Extracted page text data
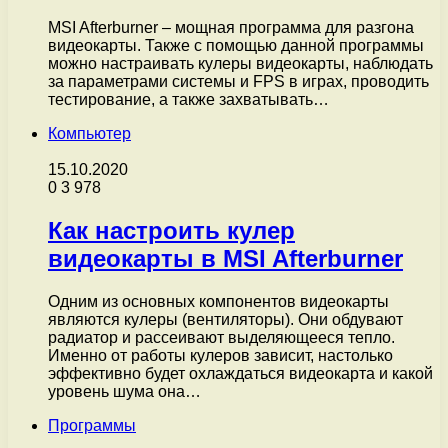
MSI Afterburner – мощная программа для разгона
видеокарты. Также с помощью данной программы
можно настраивать кулеры видеокарты, наблюдать
за параметрами системы и FPS в играх, проводить
тестирование, а также захватывать…
Компьютер
15.10.2020
0
3 978
Как настроить кулер
видеокарты в MSI Afterburner
Одним из основных компонентов видеокарты
являются кулеры (вентиляторы). Они обдувают
радиатор и рассеивают выделяющееся тепло.
Именно от работы кулеров зависит, настолько
эффективно будет охлаждаться видеокарта и какой
уровень шума она…
Программы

WORK ITEM: Without the pictures, give all of the entries above again exactly.

ANSWER BELOW:
MSI Afterburner – мощная программа для разгона
видеокарты. Также с помощью данной программы
можно настраивать кулеры видеокарты, наблюдать
за параметрами системы и FPS в играх, проводить
тестирование, а также захватывать…
Компьютер
15.10.2020
0
3 978
Как настроить кулер
видеокарты в MSI Afterburner
Одним из основных компонентов видеокарты
являются кулеры (вентиляторы). Они обдувают
радиатор и рассеивают выделяющееся тепло.
Именно от работы кулеров зависит, настолько
эффективно будет охлаждаться видеокарта и какой
уровень шума она…
Программы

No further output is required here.